A Casa Branca afirmou nesta terça-feira que o presidente norte-americano, Barack Obama, ainda não decidiu como os Estados Unidos irão responder ao ataque, que ocorreu em um subúrbio de Damasco controlado por rebeldes que lutam para derrubar o presidente da Síria, Bashar al-Assad.
Grã-Bretanha busca apoio da ONU para ação por ataque químico na Síria
LONDRES, 28 Ago (Reuters) - A Grã- Bretanha vai apresentar uma proposta de resolução ao Conselho de Segurança da ONU, nesta quarta-feira, condenando os ataques feitos pelas forças do presidente sírio, Bashar al-Assad, e autorizando "medidas necessárias" para proteger civis do uso de armas químicas, disse o primeiro-ministro David Cameron.
"A Grã-Bretanha redigiu uma resolução condenando o ataque com armas químicas de Assad e autorizando medidas necessárias para proteger civis", disse Cameron em sua conta oficial no Twitter.
"Nós sempre dissemos que queremos que o Conselho de Segurança da ONU cumpra à altura suas responsabilidades na Síria. Hoje temos uma oportunidade de fazer isso", acrescentou o premiê britânico.
A resolução será apresentada ao Conselho de Segurança em Nova York nesta quarta, disse um porta-voz de Cameron em comunicado.
(Reportagem de Guy Faulconbridge e Andrew Osborn)
Rússia diz que é cedo demais para resolução da ONU sobre ataque na Síria
MOSCOU, 28 Ago (Reuters) - O Conselho de Segurança da ONU deve aguardar o relatórios dos inspetores da Organização das Nações Unidas sobre o suposto uso de armas químicas na guerra civil da Síria antes de considerar uma resposta, disse um alto diplomata russo à agência de notícias Interfax, nesta quarta-feira.
A declaração do vice-chanceler Vladimir Titov sinalizou a oposição da Rússia à proposta da Grã-Bretanha de apresentar uma resolução ao Conselho, nesta quarta, autorizando "medidas necessárias" para proteger os civis sírios.
(Por Steve Gutterman)
Khamenei, do Irã, diz que intervenção dos EUA na Síria seria desastre
DUBAI, 28 Ago (Reuters) - O líder supremo do Irã, aiatolá Ali Khamenei, disse nesta quarta-feira que uma intervenção dos EUA na Síria seria "um desastre para a região", informou a agência de notícias estatal Isna, enquanto potências ocidentais estudam planos para atingir Damasco em resposta a um ataque com armas químicas.
Depois de apoiar revoltas árabes em todo o Oriente Médio e norte da África em 2011 como exemplos do que Khamenei chamou um despertar islâmico, Teerã defendeu firmemente o presidente secular da Síria, Bashar al-Assad, seu principal aliado estratégico no Oriente Médio.
"A intervenção da América será um desastre para a região.

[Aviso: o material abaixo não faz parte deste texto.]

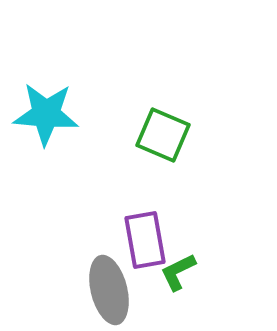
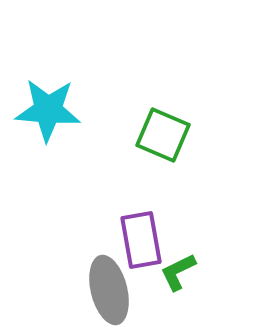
cyan star: moved 2 px right, 4 px up
purple rectangle: moved 4 px left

A região é como um armazém de pólvora e o futuro não pode ser previsto", disse Khamenei, segunda a agência.
O Irã está preocupado que, no caso da derrubada de Assad, o governo sírio seja substituído por um aliado do Ocidente ou por muçulmanos sunitas radicais ligados à Arábia Saudita, ambos vistos como hostis pelos iranianos xiitas. A Síria também é um canal de suprimentos iranianos para militantes xiitas do Hezbollah, no Líbano.
Autoridades iranianas condenaram o uso de armas químicas, que já foram usadas contra suas tropas durante a guerra de 1980-1988 entre Irã e Iraque, mas culparam os rebeldes sírios pelo ataque com gás venenoso de 21 de agosto, no qual morreram centenas de pessoas nos arredores de Damasco.
"Como uma vítima de armas químicas, a República Islâmica do Irã não tolera o uso de tais armas. Mas além disso, também não tolera que um grupo de países se dê permissão para empreender uma campanha na região", disse o chanceler do Irã, Mohammad Javad Zarif, à rede de TV estatal.